15 male Crl:CD(®) R(SD)Br rats (Charles River Italia, Como, Italy) randomized to three treatment groups: (1) animals with occluded bile ducts, (2) animals with occluded renal vessels and (3) control animals, each received 0.25 mmol kg(-1) of bodyweight of gadobenate dimeglumine (MultiHance(®); Bracco Imaging SpA, Milan, Italy). Urine and bile were collected from 0-30, 30-60, 60-120, 120-240 and 240-480 min after gadobenate dimeglumine administration prior to exsanguination. Determinations of gadobenate ion in blood, bile and urine were performed by high-performance liquid chromatography. Gadolinium (Gd(3+)) levels in excised liver and kidneys were determined by X-ray fluorescence.

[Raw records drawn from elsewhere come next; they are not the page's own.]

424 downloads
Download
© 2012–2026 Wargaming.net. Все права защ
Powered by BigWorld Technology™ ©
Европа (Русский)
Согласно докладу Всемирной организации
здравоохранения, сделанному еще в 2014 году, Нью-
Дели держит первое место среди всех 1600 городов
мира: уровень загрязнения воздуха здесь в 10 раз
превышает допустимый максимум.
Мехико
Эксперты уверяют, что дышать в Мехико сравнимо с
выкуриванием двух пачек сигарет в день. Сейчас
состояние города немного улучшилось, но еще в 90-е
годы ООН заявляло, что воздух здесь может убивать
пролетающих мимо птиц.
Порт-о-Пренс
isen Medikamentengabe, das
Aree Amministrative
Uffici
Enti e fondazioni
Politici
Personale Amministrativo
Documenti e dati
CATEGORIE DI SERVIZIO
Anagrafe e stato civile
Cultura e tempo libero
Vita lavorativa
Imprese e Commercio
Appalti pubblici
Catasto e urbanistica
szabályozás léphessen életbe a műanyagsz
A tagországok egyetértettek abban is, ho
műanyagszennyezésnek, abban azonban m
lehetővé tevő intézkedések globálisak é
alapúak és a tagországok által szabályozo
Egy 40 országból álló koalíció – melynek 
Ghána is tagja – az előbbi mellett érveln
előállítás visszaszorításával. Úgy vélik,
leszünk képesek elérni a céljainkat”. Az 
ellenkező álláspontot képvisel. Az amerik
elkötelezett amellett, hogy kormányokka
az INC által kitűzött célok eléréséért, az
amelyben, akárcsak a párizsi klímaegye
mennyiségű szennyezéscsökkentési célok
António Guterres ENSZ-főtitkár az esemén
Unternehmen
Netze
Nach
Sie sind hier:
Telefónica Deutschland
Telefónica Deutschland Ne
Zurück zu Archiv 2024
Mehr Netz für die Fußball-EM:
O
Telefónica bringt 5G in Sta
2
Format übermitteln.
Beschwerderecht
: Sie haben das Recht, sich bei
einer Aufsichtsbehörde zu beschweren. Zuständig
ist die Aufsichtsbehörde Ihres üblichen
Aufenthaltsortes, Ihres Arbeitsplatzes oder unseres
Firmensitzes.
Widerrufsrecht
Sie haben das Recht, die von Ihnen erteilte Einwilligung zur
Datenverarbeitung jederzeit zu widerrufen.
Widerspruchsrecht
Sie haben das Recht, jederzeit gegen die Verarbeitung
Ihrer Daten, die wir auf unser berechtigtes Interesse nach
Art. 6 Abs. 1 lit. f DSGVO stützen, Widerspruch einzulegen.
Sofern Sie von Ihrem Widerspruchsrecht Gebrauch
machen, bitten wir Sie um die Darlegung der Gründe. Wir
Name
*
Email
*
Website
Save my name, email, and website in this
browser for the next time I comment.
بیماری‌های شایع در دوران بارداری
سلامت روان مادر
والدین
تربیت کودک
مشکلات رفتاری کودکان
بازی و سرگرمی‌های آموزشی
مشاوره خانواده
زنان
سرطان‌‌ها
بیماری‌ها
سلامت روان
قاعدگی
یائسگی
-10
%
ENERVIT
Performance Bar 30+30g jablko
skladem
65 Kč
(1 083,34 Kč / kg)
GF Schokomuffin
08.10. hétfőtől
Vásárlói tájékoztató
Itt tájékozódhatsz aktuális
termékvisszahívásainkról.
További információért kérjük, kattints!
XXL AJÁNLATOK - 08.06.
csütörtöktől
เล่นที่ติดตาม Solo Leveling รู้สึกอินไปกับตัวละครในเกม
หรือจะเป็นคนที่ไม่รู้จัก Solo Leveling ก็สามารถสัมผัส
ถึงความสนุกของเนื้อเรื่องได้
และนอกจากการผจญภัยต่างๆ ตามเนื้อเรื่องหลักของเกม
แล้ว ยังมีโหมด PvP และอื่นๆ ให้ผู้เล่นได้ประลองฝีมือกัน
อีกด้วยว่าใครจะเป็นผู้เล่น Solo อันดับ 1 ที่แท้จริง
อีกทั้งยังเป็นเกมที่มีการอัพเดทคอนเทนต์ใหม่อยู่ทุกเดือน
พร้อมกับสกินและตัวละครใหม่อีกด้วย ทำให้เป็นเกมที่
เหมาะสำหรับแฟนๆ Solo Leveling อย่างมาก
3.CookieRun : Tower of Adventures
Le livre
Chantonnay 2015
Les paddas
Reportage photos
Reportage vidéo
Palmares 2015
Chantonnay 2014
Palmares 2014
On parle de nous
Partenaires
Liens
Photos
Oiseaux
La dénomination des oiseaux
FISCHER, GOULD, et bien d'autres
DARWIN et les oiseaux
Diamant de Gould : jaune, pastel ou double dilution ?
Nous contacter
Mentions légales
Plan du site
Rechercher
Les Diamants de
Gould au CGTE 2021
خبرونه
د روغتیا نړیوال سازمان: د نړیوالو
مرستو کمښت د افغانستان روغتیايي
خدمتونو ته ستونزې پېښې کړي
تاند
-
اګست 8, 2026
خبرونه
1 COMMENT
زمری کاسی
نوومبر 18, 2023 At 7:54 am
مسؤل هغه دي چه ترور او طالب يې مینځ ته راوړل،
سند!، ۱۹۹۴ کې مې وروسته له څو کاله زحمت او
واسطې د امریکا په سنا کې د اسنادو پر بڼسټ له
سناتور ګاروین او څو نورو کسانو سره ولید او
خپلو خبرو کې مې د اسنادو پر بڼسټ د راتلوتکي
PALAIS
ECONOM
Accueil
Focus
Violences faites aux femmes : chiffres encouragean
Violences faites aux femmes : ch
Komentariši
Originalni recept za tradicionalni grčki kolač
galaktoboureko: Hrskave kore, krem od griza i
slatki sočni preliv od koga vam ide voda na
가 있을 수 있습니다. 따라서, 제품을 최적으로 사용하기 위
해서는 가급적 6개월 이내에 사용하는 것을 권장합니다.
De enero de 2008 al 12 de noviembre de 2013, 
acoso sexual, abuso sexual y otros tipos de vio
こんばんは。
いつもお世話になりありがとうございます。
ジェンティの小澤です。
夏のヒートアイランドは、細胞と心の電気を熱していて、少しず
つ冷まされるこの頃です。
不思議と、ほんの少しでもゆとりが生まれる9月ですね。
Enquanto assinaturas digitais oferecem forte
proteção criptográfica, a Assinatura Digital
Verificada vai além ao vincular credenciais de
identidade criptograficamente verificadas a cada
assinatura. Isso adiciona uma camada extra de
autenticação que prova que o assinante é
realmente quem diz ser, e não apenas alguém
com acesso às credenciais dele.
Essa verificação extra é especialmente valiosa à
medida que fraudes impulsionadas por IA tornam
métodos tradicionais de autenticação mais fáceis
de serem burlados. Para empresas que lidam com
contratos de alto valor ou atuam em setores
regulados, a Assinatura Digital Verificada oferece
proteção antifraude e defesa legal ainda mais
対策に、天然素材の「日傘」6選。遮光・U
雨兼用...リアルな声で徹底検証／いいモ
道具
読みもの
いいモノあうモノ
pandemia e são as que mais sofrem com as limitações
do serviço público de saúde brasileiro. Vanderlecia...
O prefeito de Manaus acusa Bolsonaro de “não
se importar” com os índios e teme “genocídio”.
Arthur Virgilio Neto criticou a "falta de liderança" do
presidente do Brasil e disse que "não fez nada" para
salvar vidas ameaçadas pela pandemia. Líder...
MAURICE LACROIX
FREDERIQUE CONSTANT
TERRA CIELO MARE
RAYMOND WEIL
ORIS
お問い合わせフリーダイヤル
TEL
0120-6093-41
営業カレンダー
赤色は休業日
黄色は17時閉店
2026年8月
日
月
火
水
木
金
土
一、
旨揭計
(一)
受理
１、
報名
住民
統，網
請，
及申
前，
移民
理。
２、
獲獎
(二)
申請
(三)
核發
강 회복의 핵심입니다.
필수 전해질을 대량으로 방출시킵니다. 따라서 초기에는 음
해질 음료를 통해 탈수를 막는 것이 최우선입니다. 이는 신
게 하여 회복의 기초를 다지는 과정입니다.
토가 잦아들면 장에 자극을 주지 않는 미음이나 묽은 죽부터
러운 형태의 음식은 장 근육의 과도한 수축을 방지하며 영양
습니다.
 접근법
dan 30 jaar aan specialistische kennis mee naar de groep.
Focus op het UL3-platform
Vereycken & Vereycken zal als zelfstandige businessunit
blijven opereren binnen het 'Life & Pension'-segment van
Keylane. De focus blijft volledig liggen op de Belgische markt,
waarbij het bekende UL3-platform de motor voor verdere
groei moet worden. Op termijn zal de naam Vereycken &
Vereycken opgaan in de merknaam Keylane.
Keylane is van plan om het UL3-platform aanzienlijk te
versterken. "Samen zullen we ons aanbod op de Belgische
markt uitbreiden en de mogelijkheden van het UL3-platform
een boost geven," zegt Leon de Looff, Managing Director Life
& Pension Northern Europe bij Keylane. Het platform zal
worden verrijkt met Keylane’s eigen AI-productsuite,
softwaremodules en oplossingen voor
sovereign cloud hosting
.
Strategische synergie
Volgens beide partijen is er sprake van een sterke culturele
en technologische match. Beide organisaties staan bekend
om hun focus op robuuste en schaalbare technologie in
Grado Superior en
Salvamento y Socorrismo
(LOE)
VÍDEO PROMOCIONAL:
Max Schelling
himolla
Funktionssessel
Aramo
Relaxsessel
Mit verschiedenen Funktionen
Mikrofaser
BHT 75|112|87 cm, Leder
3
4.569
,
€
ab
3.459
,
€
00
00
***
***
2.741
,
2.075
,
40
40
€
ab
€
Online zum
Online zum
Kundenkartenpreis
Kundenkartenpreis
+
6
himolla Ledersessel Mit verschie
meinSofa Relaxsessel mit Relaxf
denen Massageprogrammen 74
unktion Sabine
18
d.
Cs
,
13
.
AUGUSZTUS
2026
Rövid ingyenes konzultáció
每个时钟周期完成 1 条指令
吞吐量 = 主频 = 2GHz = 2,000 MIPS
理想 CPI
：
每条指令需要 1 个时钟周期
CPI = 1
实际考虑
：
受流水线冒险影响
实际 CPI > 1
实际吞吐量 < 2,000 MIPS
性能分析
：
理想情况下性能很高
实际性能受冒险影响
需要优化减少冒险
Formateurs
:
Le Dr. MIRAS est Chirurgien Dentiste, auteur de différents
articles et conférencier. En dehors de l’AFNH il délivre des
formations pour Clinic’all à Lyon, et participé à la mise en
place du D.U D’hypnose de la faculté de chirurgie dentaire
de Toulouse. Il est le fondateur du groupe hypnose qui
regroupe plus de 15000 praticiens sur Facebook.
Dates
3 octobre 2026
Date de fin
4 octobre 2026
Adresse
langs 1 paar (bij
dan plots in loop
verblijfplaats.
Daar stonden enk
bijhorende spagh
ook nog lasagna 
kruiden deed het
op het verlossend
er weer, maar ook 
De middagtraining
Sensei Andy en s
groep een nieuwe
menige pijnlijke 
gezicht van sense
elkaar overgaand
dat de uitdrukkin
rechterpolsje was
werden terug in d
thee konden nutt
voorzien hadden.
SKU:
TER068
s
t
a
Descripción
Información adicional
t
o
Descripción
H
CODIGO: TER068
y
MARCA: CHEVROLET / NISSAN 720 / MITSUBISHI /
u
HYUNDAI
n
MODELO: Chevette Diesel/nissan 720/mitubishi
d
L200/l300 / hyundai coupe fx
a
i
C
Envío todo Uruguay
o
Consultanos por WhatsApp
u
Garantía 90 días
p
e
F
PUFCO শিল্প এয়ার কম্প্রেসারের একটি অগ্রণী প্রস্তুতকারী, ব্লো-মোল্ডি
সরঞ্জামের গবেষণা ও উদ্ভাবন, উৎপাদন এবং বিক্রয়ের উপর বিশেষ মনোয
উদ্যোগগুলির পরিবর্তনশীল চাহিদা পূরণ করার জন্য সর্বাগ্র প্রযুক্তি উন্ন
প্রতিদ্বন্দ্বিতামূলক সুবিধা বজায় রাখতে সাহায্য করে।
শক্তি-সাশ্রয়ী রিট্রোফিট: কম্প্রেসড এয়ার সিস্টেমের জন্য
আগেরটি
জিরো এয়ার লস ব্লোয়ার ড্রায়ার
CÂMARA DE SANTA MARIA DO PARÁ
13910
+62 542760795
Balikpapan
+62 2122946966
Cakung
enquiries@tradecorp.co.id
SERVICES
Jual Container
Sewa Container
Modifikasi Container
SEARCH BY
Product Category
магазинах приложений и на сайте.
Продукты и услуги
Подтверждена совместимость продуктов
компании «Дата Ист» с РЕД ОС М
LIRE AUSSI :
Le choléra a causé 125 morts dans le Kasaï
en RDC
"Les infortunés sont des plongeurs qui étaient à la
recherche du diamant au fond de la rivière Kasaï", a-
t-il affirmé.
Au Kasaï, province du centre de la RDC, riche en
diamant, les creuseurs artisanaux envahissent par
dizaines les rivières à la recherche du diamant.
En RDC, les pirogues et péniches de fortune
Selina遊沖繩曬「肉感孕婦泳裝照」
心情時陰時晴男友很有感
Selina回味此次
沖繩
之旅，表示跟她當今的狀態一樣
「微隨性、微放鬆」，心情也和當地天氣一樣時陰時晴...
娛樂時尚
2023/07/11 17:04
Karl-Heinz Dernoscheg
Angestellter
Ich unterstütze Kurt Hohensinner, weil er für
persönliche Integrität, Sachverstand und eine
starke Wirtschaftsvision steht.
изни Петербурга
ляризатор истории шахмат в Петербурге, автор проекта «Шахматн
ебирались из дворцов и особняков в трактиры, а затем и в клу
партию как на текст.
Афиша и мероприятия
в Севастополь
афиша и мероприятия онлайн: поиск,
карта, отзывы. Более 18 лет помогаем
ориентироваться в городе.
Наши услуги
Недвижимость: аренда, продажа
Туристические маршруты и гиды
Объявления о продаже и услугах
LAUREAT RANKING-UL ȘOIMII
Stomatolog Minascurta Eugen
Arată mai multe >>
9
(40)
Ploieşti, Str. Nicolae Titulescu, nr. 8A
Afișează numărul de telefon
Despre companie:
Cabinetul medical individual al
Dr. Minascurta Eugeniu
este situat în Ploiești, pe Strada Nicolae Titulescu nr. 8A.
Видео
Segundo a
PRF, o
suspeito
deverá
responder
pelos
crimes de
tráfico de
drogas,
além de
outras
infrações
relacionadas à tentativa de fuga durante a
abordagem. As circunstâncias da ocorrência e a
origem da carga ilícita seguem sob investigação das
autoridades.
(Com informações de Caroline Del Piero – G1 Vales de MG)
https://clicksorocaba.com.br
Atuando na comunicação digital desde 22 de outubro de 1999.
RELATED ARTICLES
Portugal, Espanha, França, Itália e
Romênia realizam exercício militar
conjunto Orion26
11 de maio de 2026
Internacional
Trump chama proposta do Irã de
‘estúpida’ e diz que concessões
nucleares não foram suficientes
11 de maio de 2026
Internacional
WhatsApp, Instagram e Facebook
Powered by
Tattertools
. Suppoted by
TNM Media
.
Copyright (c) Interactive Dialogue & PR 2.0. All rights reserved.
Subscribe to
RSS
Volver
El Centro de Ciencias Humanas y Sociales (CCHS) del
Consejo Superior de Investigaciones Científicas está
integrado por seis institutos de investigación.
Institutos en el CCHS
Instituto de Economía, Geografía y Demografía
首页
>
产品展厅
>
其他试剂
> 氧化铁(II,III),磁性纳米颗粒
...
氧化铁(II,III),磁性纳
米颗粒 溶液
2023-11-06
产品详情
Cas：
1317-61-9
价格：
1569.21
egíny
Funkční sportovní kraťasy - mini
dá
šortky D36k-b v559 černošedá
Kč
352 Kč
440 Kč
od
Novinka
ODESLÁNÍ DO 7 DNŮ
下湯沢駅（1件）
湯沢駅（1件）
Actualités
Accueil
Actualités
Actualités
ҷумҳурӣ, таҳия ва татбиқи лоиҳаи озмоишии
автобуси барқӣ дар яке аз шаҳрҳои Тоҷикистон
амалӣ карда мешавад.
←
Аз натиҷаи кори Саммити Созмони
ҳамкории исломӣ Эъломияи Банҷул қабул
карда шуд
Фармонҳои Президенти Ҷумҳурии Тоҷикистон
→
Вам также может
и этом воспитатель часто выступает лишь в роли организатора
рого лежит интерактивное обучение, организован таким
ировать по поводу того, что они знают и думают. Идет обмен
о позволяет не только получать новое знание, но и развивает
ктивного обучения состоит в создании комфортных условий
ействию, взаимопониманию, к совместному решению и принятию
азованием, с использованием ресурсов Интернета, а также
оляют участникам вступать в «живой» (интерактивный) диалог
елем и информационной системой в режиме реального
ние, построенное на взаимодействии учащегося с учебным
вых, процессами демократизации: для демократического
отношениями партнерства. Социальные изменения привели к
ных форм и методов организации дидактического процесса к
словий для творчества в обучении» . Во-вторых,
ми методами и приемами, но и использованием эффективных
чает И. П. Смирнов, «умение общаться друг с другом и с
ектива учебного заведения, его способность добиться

The recovery of gadobenate ion in the urine of rats with bile duct occlusion was significantly higher than that in the urine of normal rats (89.1 ± 4.2% vs 60.6 ± 2.8%; p < 0.0001). Conversely, mean recovery in the bile of rats with renal vessel occlusion was significantly higher than that in the bile of normal rats (96.16 ± 0.55% vs 33.5 ± 4.7%; p < 0.0001). Gadobenate ion was not quantifiable in any group 8 h post-injection.
Compensatory elimination may be an effective means to overcome compromised renal or hepatobiliary elimination.
The absence of NSF in at-risk patients administered with gadobenate dimeglumine may in part reflect greater Gd(3+) elimination via the hepatobiliary route.
确定在肾功能受损的情况下,通过肝胆途径增加钆贝葡胺离子的消除是否可能补偿通过泌尿途径减少/缺失的消除,作为预防肾源性系统性纤维化(NSF)的一种可能的保护机制。
15只雄性Crl:CD(®)R(SD)Br大鼠(意大利科莫的Charles River Italia公司)随机分为三个治疗组:(1)胆管阻塞的动物,(2)肾血管阻塞的动物,(3)对照动物,每组均接受0.25 mmol kg⁻¹体重的钆贝葡胺二葡甲胺(MultiHance(®);意大利米兰的Bracco Imaging SpA公司)。在放血前,于注射钆贝葡胺二葡甲胺后的0 - 30、30 - 60、60 - 120、120 - 240和240 - 480分钟收集尿液和胆汁。通过高效液相色谱法测定血液、胆汁和尿液中的钆贝葡胺离子。通过X射线荧光法测定切除的肝脏和肾脏中的钆(Gd³⁺)水平。
胆管阻塞大鼠尿液中钆贝葡胺离子的回收率显著高于正常大鼠尿液中的回收率(89.1 ± 4.2%对60.6 ± 2.8%;p < 0.0001)。相反,肾血管阻塞大鼠胆汁中的平均回收率显著高于正常大鼠胆汁中的回收率(96.16 ± 0.55%对33.5 ± 4.7%;p < 0.0001)。注射后8小时,任何组中钆贝葡胺离子均无法定量。
代偿性消除可能是克服受损的肾脏或肝胆消除的有效手段。
接受钆贝葡胺二葡甲胺的高危患者中未发生NSF可能部分反映了通过肝胆途径更大程度的Gd³⁺消除。